(Saved data entries)

● ● ● ● ● ● ●

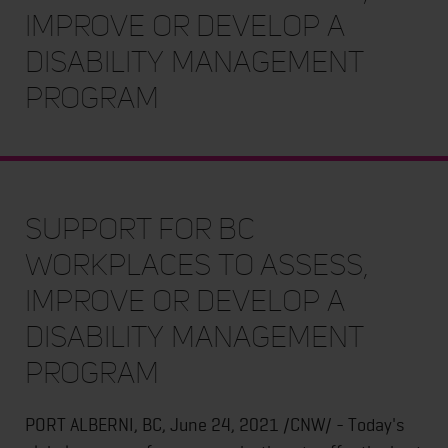
Improve or Develop a
Disability Management
Program
Support for BC
Workplaces to Assess,
Improve or Develop a
Disability Management
Program
PORT ALBERNI, BC, June 24, 2021 /CNW/ - Today's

● ● ● ● ● ● ●

* _What the task asks_: Copy every record exactly as written, leaving out the pictures.

* _The answer_:
Improve or Develop a
Disability Management
Program
Support for BC
Workplaces to Assess,
Improve or Develop a
Disability Management
Program
PORT ALBERNI, BC, June 24, 2021 /CNW/ - Today's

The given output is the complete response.